Participaram, entre outros, a Federação Geral de Sindicatos da
Síria, Partidos comunistas como o de Cuba ou a Refundação
Italiana, numerosos movimentos e organizações da Europa, da
América Latina, de África, etc.
Enviaram mensagens personalidades como o ex-presidente argelino, Ben Bella, o
general Vasco Gonçalves e muitas mais.
Foi importante a presença dos iraquianos, com destaque para o presidente
da Aliança Patriótica Iraquiana (API), Jabbar Al Kubeissi.
Acabado de regressar de Bagdad e Fallujah, fez uma intervenção
de fundo e contou o que tinha vivido nessas cidades.
Foi então possível fazer o balanço do que se passa no
terreno e ouvir alguns testemunhos?
Sim, eles fizeram-nos o ponto da situação e relataram a
solidariedade das populações com aquela luta heróica, por
exemplo em Fallujah e Nadjaf, cidades a que as pessoas voltavam para ajudar a
resistência com comida, mantimentos, munições.
Isto é, a resistência não se reduz a um grupo de
sobreviventes do antigo regime como inicialmente foi propagandeado. Claro que
há forças próximas de Saddam Hussein que até
reivindicam a sua libertação, mas sobretudo existe uma
resistência de massas, popular, com grande variedade de credos,
tendências, e afirma-se na prática uma convergência destas
forças.
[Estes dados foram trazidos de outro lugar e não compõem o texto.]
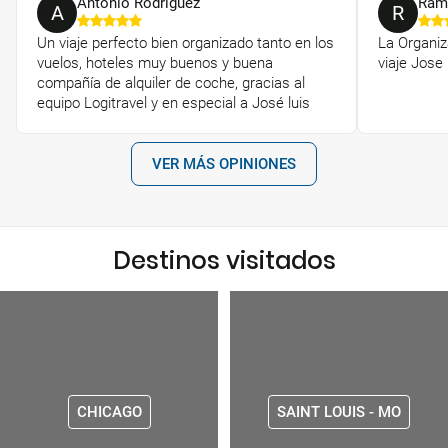
Antonio Rodriguez
Ram
A
R
Un viaje perfecto bien organizado tanto en los
La Organiz
vuelos, hoteles muy buenos y buena
viaje Jose
compañía de alquiler de coche, gracias al
equipo Logitravel y en especial a José luis
VER MÁS OPINIONES
Destinos visitados
CHICAGO
SAINT LOUIS - MO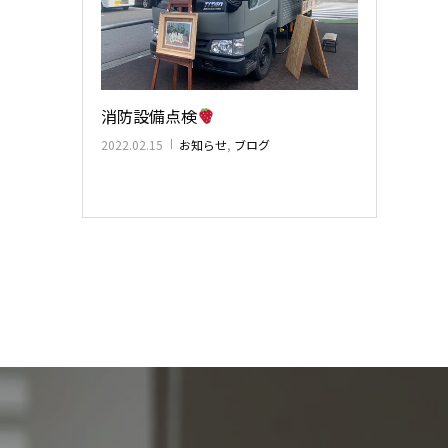
消防設備点検
2022.02.15
お知らせ
,
ブログ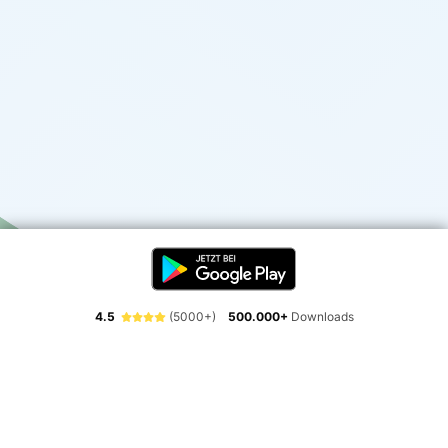
4.5
(5000+)
500.000+
Downloads
Erlebe die Freiheit der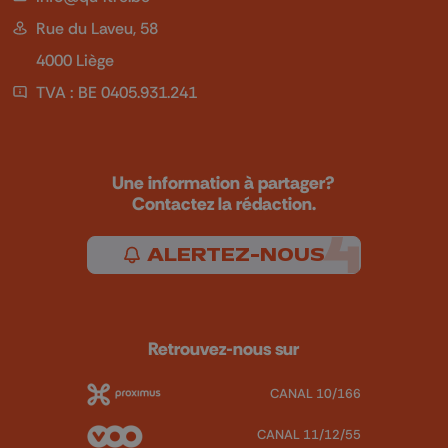
Rue du Laveu, 58
4000 Liège
TVA : BE 0405.931.241
Une information à partager?
Contactez la rédaction.
ALERTEZ-NOUS
Retrouvez-nous sur
CANAL 10/166
CANAL 11/12/55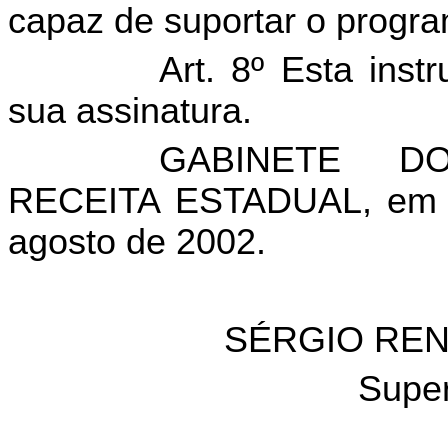
capaz de suportar o progr
Art. 8º Esta inst
sua assinatura.
GABINETE D
RECEITA ESTADUAL, em G
agosto de 2002.
SÉRGIO REN
Super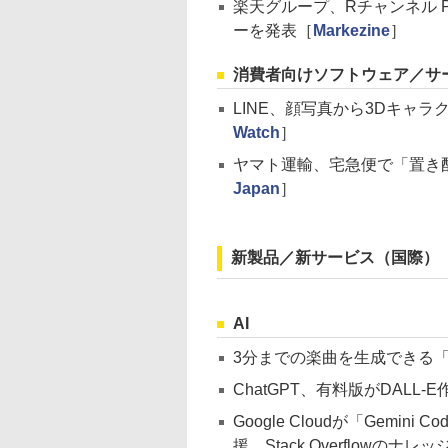
楽天グループ、Rチャンネル P
ーを発表［
Markezine
］
消費者向けソフトウェア／サ
LINE、顔写真から3Dキャラ
Watch
］
ヤマト運輸、宅急便で「置き配
Japan
］
新製品／新サービス（国際）
AI
3分までの楽曲を生成できる「Stab
ChatGPT、有料版がDALL-
Google Cloudが「Gemin
援、Stack Overflowのナレッジ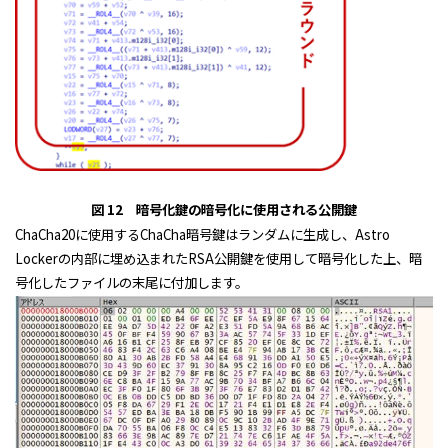
図 12 暗号化鍵の暗号化に使用される公開鍵
ChaCha20に使用するChaCha暗号鍵はランダムに生成し、Astro
Lockerの内部に埋め込まれたRSA公開鍵を使用して暗号化した上、暗
号化したファイルの末尾に付加します。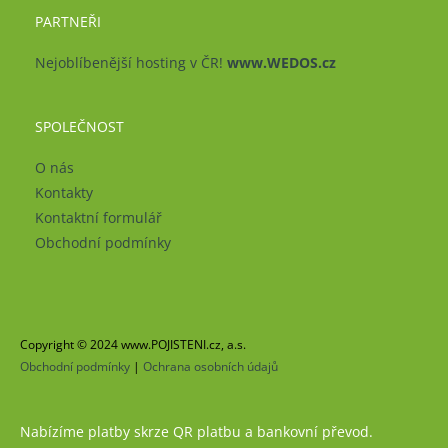
PARTNEŘI
Nejoblíbenější hosting v ČR!
www.WEDOS.cz
SPOLEČNOST
O nás
Kontakty
Kontaktní formulář
Obchodní podmínky
Copyright © 2024 www.POJISTENI.cz, a.s.
Obchodní podmínky
|
Ochrana osobních údajů
Nabízíme platby skrze QR platbu a bankovní převod.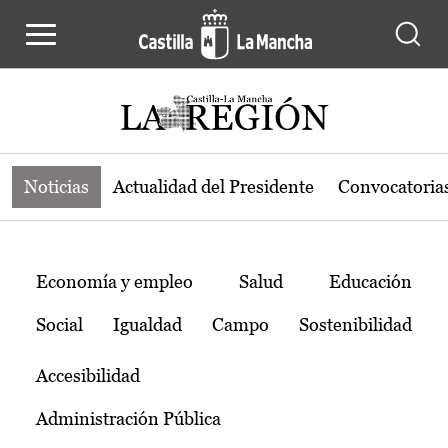
Noticias de la región de Castilla-L
Pasar al contenido principal
Noticias
Actualidad del Presidente
Convocatoria
Temas
Economía y empleo
Salud
Educación
Social
Igualdad
Campo
Sostenibilidad
Accesibilidad
Administración Pública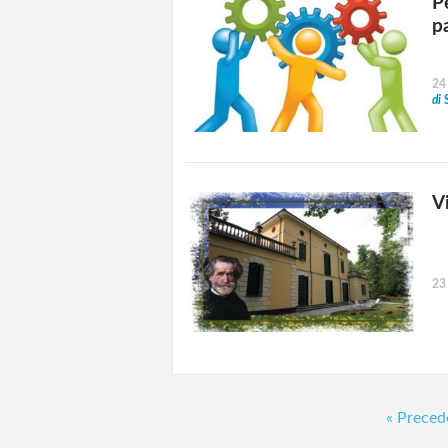
P
p
24
di
Vi
23
« Preced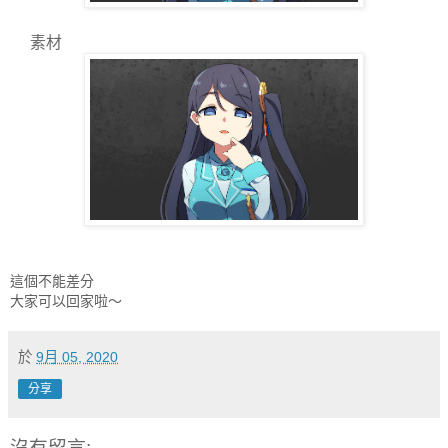
素材
這個不能差分
大家可以回家啦～
於
9月 05, 2020
分享
沒有留言: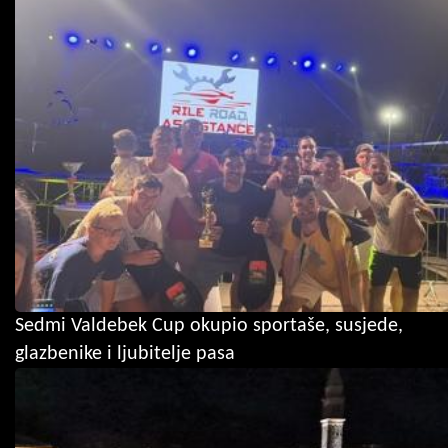
Sedmi Valdebek Cup okupio sportaše, susjede,
glazbenike i ljubitelje pasa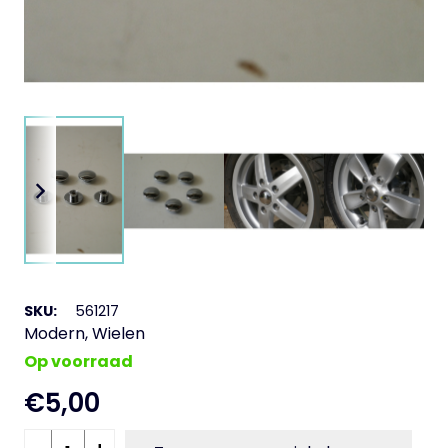
SKU:
561217
Modern
,
Wielen
Op voorraad
€
5,00
Velg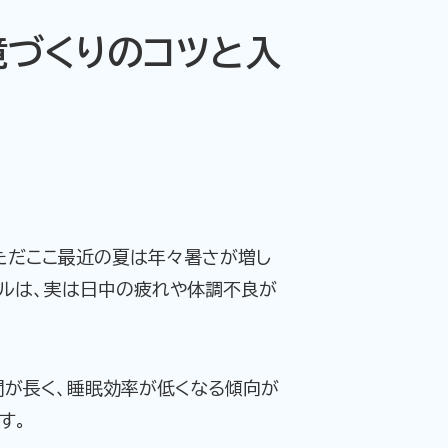
境づくりのコツと入
ただここ最近の夏は年々暑さが増し
ブルは、実は日中の疲れや体調不良が
が長く、睡眠効率が低くなる傾向が
す。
A API procura promover a sua unidade.
Jabbar Al Kubeissi referiu ainda que americanos e ingleses fazem tudo para
fomentar a divisão com base nas diferenças ideológicas,
religiosas ou mesmo clânicas, recorrendo a tal ou tal chefe religioso.
Não têm tido sucesso. Pelo contrário, quanto à
divisão em que apostavam muito, entre sunitas e xiitas, na
prática tem sido a agressão, a repressão, os
bombardeamentos, os assassinatos a aproximar e a fazer convergir as correntes
patrióticas iraquianas.
Falaste em repressão, em assassinatos, houve alguma
comunicação na Conferência que tenha abordado a
questão da tortura e das sevícias aos prisioneiros iraquianos?
Na altura foi-nos dito que a repressão, as torturas, os crimes e a
liquidação de presos não são
excepções, produto de uma minoria não representativa, como
se quer fazer crer. Antes, são regras de um sistema preparado e estudado
para esse efeito pelos serviços de informação e altos
comandos das Forças Armadas Americanas, como já o fizeram no
Vietname e noutros lados! Aliás, a imprensa dos EUA confirma-o.
Disseram-nos também que existem dezenas de milhares de presos em todo o
país, não só na prisão de Abu Ghraib, incluindo
mulheres detidas por represália quando as forças de
ocupação não conseguem deter os maridos resistentes.
Isto leva-me a outra questão que tem relevância.
Perante a Conferência, o presidente da API sublinhou dois aspectos. Por
um lado, apesar da enorme superioridade do dispositivo militar e da brutalidade
fascista da ocupação, a total determinação e
confiança na vitória e na libertação do Iraque.
Mas, por outro, a extrema dureza e dificuldade da luta, cujas
condições não há que idealizar. Quer dizer,
não se perspectiva uma saída a curto prazo de tão
trágica situação, o que de alguma forma permite avaliar o
actual estado de coisas.
E noutros aspectos da ocupação, como é que ela se processa
e condiciona o quotidiano das populações?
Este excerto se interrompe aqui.